**Your task**
Retrieve each line that contains the word "Live" from the entries below.

+---+

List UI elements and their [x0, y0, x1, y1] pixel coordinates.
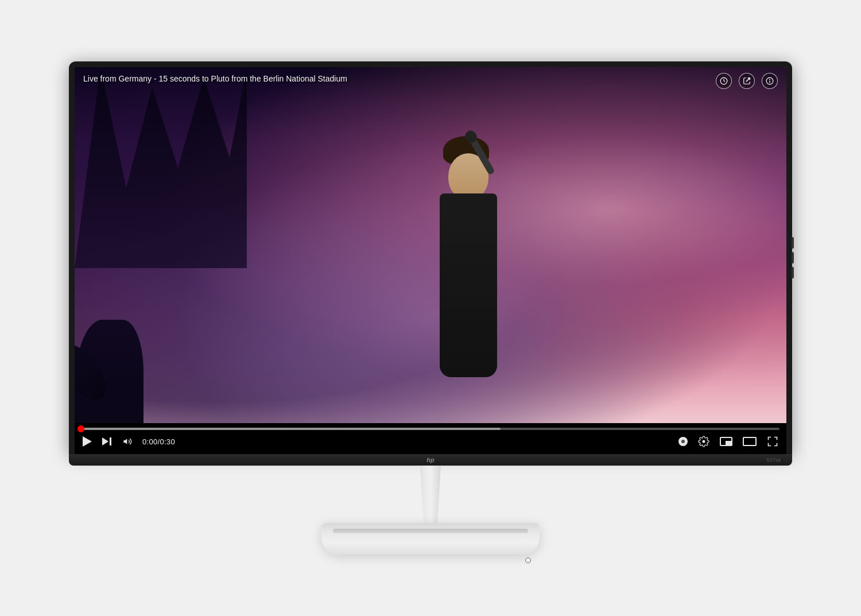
watch-later-button[interactable]: [716, 73, 732, 89]
progress-bar[interactable]: [82, 428, 779, 430]
volume-icon: [122, 437, 133, 446]
info-button[interactable]: [762, 73, 778, 89]
monitor-neck: [413, 466, 448, 523]
controls-bar: 0:00/0:30: [75, 423, 786, 454]
controls-right: [677, 435, 779, 448]
settings-button[interactable]: [697, 435, 711, 448]
theater-icon: [743, 437, 757, 446]
autoplay-button[interactable]: [677, 436, 689, 447]
video-player[interactable]: Live from Germany - 15 seconds to Pluto …: [75, 67, 786, 423]
theater-mode-button[interactable]: [742, 436, 758, 447]
monitor-model-label: 527sa: [766, 457, 781, 463]
monitor-body: Live from Germany - 15 seconds to Pluto …: [69, 61, 792, 454]
share-icon: [743, 77, 751, 85]
play-icon: [83, 436, 92, 447]
hp-logo: hp: [426, 456, 434, 463]
share-button[interactable]: [739, 73, 755, 89]
controls-left: 0:00/0:30: [82, 435, 175, 448]
fullscreen-icon: [767, 436, 778, 447]
controls-row: 0:00/0:30: [82, 435, 779, 448]
gear-icon: [698, 436, 709, 447]
monitor: Live from Germany - 15 seconds to Pluto …: [69, 61, 792, 555]
monitor-bottom-bezel: hp 527sa: [69, 454, 792, 466]
info-icon: [766, 77, 774, 85]
fullscreen-button[interactable]: [766, 435, 779, 448]
miniplayer-button[interactable]: [719, 436, 734, 447]
miniplayer-inner: [726, 441, 731, 445]
autoplay-inner: [681, 440, 685, 443]
side-button-2[interactable]: [792, 252, 794, 264]
side-button-3[interactable]: [792, 267, 794, 278]
video-title: Live from Germany - 15 seconds to Pluto …: [83, 74, 347, 83]
side-buttons: [792, 237, 794, 278]
monitor-base: [321, 523, 540, 555]
volume-button[interactable]: [121, 436, 134, 447]
crowd-arm: [75, 334, 116, 409]
skip-next-button[interactable]: [101, 436, 113, 447]
skip-triangle: [102, 437, 108, 445]
performer: [405, 136, 532, 377]
side-button-1[interactable]: [792, 237, 794, 249]
skip-icon: [102, 437, 111, 445]
skip-bar: [110, 437, 111, 445]
video-top-icons: [716, 73, 778, 89]
power-button[interactable]: [525, 557, 531, 563]
clock-icon: [720, 77, 728, 85]
time-display: 0:00/0:30: [142, 437, 175, 446]
performer-body: [440, 193, 497, 377]
crowd-person-left: [75, 320, 144, 423]
miniplayer-icon: [720, 437, 732, 446]
monitor-screen: Live from Germany - 15 seconds to Pluto …: [75, 67, 786, 454]
autoplay-icon: [678, 437, 688, 446]
progress-buffered: [82, 428, 501, 430]
play-button[interactable]: [82, 435, 93, 448]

+---+

**Problem solution**
video-player[interactable]: Live from Germany - 15 seconds to Pluto …: [75, 67, 786, 423]
monitor-body: Live from Germany - 15 seconds to Pluto …: [69, 61, 792, 454]
monitor: Live from Germany - 15 seconds to Pluto …: [69, 61, 792, 555]
video-title: Live from Germany - 15 seconds to Pluto …: [83, 74, 347, 83]
monitor-screen: Live from Germany - 15 seconds to Pluto …: [75, 67, 786, 454]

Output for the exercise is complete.